Page layout parsing data
────────────────
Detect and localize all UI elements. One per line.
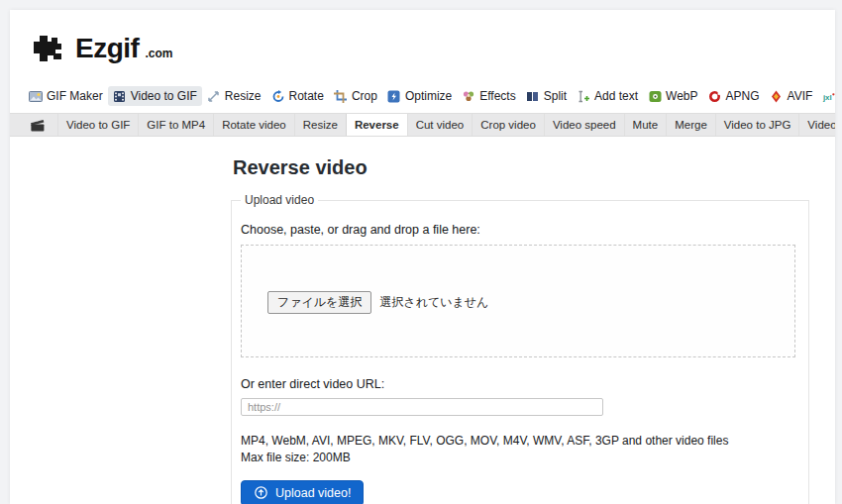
sub-nav-tab-video-to-jpg[interactable]: Video to JPG <box>715 114 799 136</box>
url-label: Or enter direct video URL: <box>241 377 798 391</box>
sub-nav-tab-mute[interactable]: Mute <box>624 114 667 136</box>
main-nav-label: Crop <box>352 88 377 104</box>
main-nav-item-avif[interactable]: AVIF <box>765 86 818 106</box>
site-header: Ezgif.com <box>10 10 835 85</box>
logo-tld: .com <box>145 47 172 63</box>
main-nav-label: APNG <box>726 88 760 104</box>
main-nav-item-rotate[interactable]: Rotate <box>266 86 329 106</box>
jxl-icon: jxl <box>822 89 835 103</box>
logo-icon <box>32 34 69 63</box>
max-file-size-text: Max file size: 200MB <box>241 451 798 464</box>
file-select-button[interactable]: ファイルを選択 <box>267 291 371 314</box>
upload-cloud-icon <box>254 485 268 500</box>
sub-nav-tab-video-to-png[interactable]: Video to PNG <box>798 114 835 136</box>
avif-icon <box>770 89 784 103</box>
sub-nav-tab-cut-video[interactable]: Cut video <box>407 114 473 136</box>
file-input-row: ファイルを選択 選択されていません <box>267 291 488 314</box>
gif-maker-icon <box>29 89 43 103</box>
main-content: Reverse video Upload video Choose, paste… <box>10 156 835 504</box>
main-nav-label: Optimize <box>405 88 452 104</box>
main-nav-label: Resize <box>225 88 262 104</box>
main-nav-item-gif-maker[interactable]: GIF Maker <box>24 86 108 106</box>
video-to-gif-icon <box>113 89 127 103</box>
main-nav-item-resize[interactable]: Resize <box>202 86 266 106</box>
sub-nav: Video to GIF GIF to MP4 Rotate video Res… <box>10 113 835 137</box>
main-nav-label: Split <box>544 88 567 104</box>
page-title: Reverse video <box>233 156 835 179</box>
main-nav-label: AVIF <box>788 88 813 104</box>
sub-nav-tab-video-speed[interactable]: Video speed <box>544 114 624 136</box>
effects-icon <box>462 89 475 103</box>
split-icon <box>526 89 540 103</box>
main-nav-item-jxl[interactable]: jxl JXL <box>817 86 835 106</box>
main-nav-item-optimize[interactable]: Optimize <box>382 86 457 106</box>
crop-icon <box>334 89 348 103</box>
main-nav-label: Rotate <box>289 88 324 104</box>
main-nav-item-video-to-gif[interactable]: Video to GIF <box>108 86 202 106</box>
sub-nav-tab-video-to-gif[interactable]: Video to GIF <box>57 114 138 136</box>
main-nav: GIF Maker Video to GIF Resize Rotate Cro… <box>10 85 835 107</box>
webp-icon <box>648 89 662 103</box>
rotate-icon <box>271 89 285 103</box>
main-nav-item-crop[interactable]: Crop <box>329 86 382 106</box>
upload-button-label: Upload video! <box>275 486 351 500</box>
sub-nav-tab-reverse[interactable]: Reverse <box>346 114 407 136</box>
optimize-icon <box>387 89 401 103</box>
svg-text:jxl: jxl <box>822 92 832 101</box>
add-text-icon <box>577 89 590 103</box>
upload-video-button[interactable]: Upload video! <box>241 480 364 504</box>
clapperboard-icon <box>30 118 46 133</box>
upload-fieldset: Upload video Choose, paste, or drag and … <box>231 193 809 504</box>
apng-icon <box>708 89 722 103</box>
video-url-input[interactable] <box>241 398 603 416</box>
main-nav-item-effects[interactable]: Effects <box>457 86 520 106</box>
file-dropzone[interactable]: ファイルを選択 選択されていません <box>241 245 795 357</box>
main-nav-item-split[interactable]: Split <box>521 86 572 106</box>
supported-formats-text: MP4, WebM, AVI, MPEG, MKV, FLV, OGG, MOV… <box>241 434 798 448</box>
sub-nav-tab-rotate-video[interactable]: Rotate video <box>213 114 294 136</box>
file-status-text: 選択されていません <box>379 294 488 311</box>
main-nav-item-add-text[interactable]: Add text <box>572 86 643 106</box>
page-container: Ezgif.com GIF Maker Video to GIF Resize <box>10 10 835 504</box>
main-nav-label: Video to GIF <box>131 88 197 104</box>
logo[interactable]: Ezgif.com <box>32 34 172 63</box>
choose-file-label: Choose, paste, or drag and drop a file h… <box>241 223 798 237</box>
main-nav-item-apng[interactable]: APNG <box>703 86 765 106</box>
logo-brand: Ezgif <box>75 34 139 63</box>
main-nav-item-webp[interactable]: WebP <box>643 86 702 106</box>
main-nav-label: Add text <box>594 88 638 104</box>
sub-nav-tab-merge[interactable]: Merge <box>666 114 715 136</box>
main-nav-label: WebP <box>666 88 697 104</box>
resize-icon <box>207 89 221 103</box>
video-tools-home[interactable] <box>18 114 57 136</box>
sub-nav-tab-crop-video[interactable]: Crop video <box>472 114 544 136</box>
main-nav-label: Effects <box>479 88 515 104</box>
sub-nav-tab-gif-to-mp4[interactable]: GIF to MP4 <box>138 114 213 136</box>
upload-legend: Upload video <box>241 193 318 207</box>
sub-nav-tab-resize[interactable]: Resize <box>294 114 346 136</box>
main-nav-label: GIF Maker <box>47 88 103 104</box>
────────────────
◆ Assignment: Your answer must be an exact repeat of all the records, minus the pictures.

◆ Task result:
Detect and localize all UI elements. One per line.
sub-nav-tab-video-to-jpg[interactable]: Video to JPG <box>715 114 799 136</box>
url-label: Or enter direct video URL: <box>241 377 798 391</box>
sub-nav-tab-mute[interactable]: Mute <box>624 114 667 136</box>
main-nav-label: Crop <box>352 88 377 104</box>
main-nav-item-avif[interactable]: AVIF <box>765 86 818 106</box>
site-header: Ezgif.com <box>10 10 835 85</box>
logo-tld: .com <box>145 47 172 63</box>
main-nav-label: APNG <box>726 88 760 104</box>
main-nav-item-rotate[interactable]: Rotate <box>266 86 329 106</box>
jxl-icon: jxl <box>822 89 835 103</box>
logo-icon <box>32 34 69 63</box>
max-file-size-text: Max file size: 200MB <box>241 451 798 464</box>
file-select-button[interactable]: ファイルを選択 <box>267 291 371 314</box>
upload-cloud-icon <box>254 485 268 500</box>
sub-nav-tab-video-to-png[interactable]: Video to PNG <box>798 114 835 136</box>
avif-icon <box>770 89 784 103</box>
sub-nav-tab-cut-video[interactable]: Cut video <box>407 114 473 136</box>
file-input-row: ファイルを選択 選択されていません <box>267 291 488 314</box>
gif-maker-icon <box>29 89 43 103</box>
main-content: Reverse video Upload video Choose, paste… <box>10 156 835 504</box>
main-nav-label: Optimize <box>405 88 452 104</box>
main-nav-label: Resize <box>225 88 262 104</box>
main-nav-item-gif-maker[interactable]: GIF Maker <box>24 86 108 106</box>
video-to-gif-icon <box>113 89 127 103</box>
main-nav-item-resize[interactable]: Resize <box>202 86 266 106</box>
sub-nav: Video to GIF GIF to MP4 Rotate video Res… <box>10 113 835 137</box>
main-nav-label: Split <box>544 88 567 104</box>
page-title: Reverse video <box>233 156 835 179</box>
main-nav-label: AVIF <box>788 88 813 104</box>
sub-nav-tab-video-speed[interactable]: Video speed <box>544 114 624 136</box>
effects-icon <box>462 89 475 103</box>
split-icon <box>526 89 540 103</box>
main-nav-item-jxl[interactable]: jxl JXL <box>817 86 835 106</box>
main-nav-item-optimize[interactable]: Optimize <box>382 86 457 106</box>
crop-icon <box>334 89 348 103</box>
main-nav-label: Rotate <box>289 88 324 104</box>
main-nav-item-video-to-gif[interactable]: Video to GIF <box>108 86 202 106</box>
sub-nav-tab-video-to-gif[interactable]: Video to GIF <box>57 114 138 136</box>
main-nav: GIF Maker Video to GIF Resize Rotate Cro… <box>10 85 835 107</box>
webp-icon <box>648 89 662 103</box>
rotate-icon <box>271 89 285 103</box>
main-nav-item-crop[interactable]: Crop <box>329 86 382 106</box>
upload-button-label: Upload video! <box>275 486 351 500</box>
sub-nav-tab-reverse[interactable]: Reverse <box>346 114 407 136</box>
optimize-icon <box>387 89 401 103</box>
svg-text:jxl: jxl <box>822 92 832 101</box>
add-text-icon <box>577 89 590 103</box>
upload-video-button[interactable]: Upload video! <box>241 480 364 504</box>
clapperboard-icon <box>30 118 46 133</box>
upload-fieldset: Upload video Choose, paste, or drag and … <box>231 193 809 504</box>
apng-icon <box>708 89 722 103</box>
video-url-input[interactable] <box>241 398 603 416</box>
main-nav-item-effects[interactable]: Effects <box>457 86 520 106</box>
file-dropzone[interactable]: ファイルを選択 選択されていません <box>241 245 795 357</box>
main-nav-item-split[interactable]: Split <box>521 86 572 106</box>
supported-formats-text: MP4, WebM, AVI, MPEG, MKV, FLV, OGG, MOV… <box>241 434 798 448</box>
sub-nav-tab-rotate-video[interactable]: Rotate video <box>213 114 294 136</box>
file-status-text: 選択されていません <box>379 294 488 311</box>
main-nav-item-add-text[interactable]: Add text <box>572 86 643 106</box>
page-container: Ezgif.com GIF Maker Video to GIF Resize <box>10 10 835 504</box>
main-nav-label: Video to GIF <box>131 88 197 104</box>
logo[interactable]: Ezgif.com <box>32 34 172 63</box>
choose-file-label: Choose, paste, or drag and drop a file h… <box>241 223 798 237</box>
main-nav-item-apng[interactable]: APNG <box>703 86 765 106</box>
logo-brand: Ezgif <box>75 34 139 63</box>
main-nav-item-webp[interactable]: WebP <box>643 86 702 106</box>
main-nav-label: Add text <box>594 88 638 104</box>
sub-nav-tab-merge[interactable]: Merge <box>666 114 715 136</box>
main-nav-label: WebP <box>666 88 697 104</box>
resize-icon <box>207 89 221 103</box>
video-tools-home[interactable] <box>18 114 57 136</box>
sub-nav-tab-crop-video[interactable]: Crop video <box>472 114 544 136</box>
main-nav-label: Effects <box>479 88 515 104</box>
sub-nav-tab-gif-to-mp4[interactable]: GIF to MP4 <box>138 114 213 136</box>
upload-legend: Upload video <box>241 193 318 207</box>
sub-nav-tab-resize[interactable]: Resize <box>294 114 346 136</box>
main-nav-label: GIF Maker <box>47 88 103 104</box>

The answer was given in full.